* [Problem details]: Retype each entry exactly.

* [Data to examine]:
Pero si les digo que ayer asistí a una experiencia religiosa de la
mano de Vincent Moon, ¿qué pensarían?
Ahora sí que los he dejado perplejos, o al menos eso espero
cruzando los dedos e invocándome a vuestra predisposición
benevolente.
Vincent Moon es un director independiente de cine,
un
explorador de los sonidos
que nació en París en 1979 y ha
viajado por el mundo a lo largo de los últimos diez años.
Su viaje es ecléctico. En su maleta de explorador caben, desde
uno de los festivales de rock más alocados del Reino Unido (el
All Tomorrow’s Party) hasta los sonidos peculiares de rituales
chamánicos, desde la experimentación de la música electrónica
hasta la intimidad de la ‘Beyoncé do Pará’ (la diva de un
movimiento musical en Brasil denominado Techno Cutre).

* [Answer section]:
Pero si les digo que ayer asistí a una experiencia religiosa de la
mano de Vincent Moon, ¿qué pensarían?
Ahora sí que los he dejado perplejos, o al menos eso espero
cruzando los dedos e invocándome a vuestra predisposición
benevolente.
Vincent Moon es un director independiente de cine,
un
explorador de los sonidos
que nació en París en 1979 y ha
viajado por el mundo a lo largo de los últimos diez años.
Su viaje es ecléctico. En su maleta de explorador caben, desde
uno de los festivales de rock más alocados del Reino Unido (el
All Tomorrow’s Party) hasta los sonidos peculiares de rituales
chamánicos, desde la experimentación de la música electrónica
hasta la intimidad de la ‘Beyoncé do Pará’ (la diva de un
movimiento musical en Brasil denominado Techno Cutre).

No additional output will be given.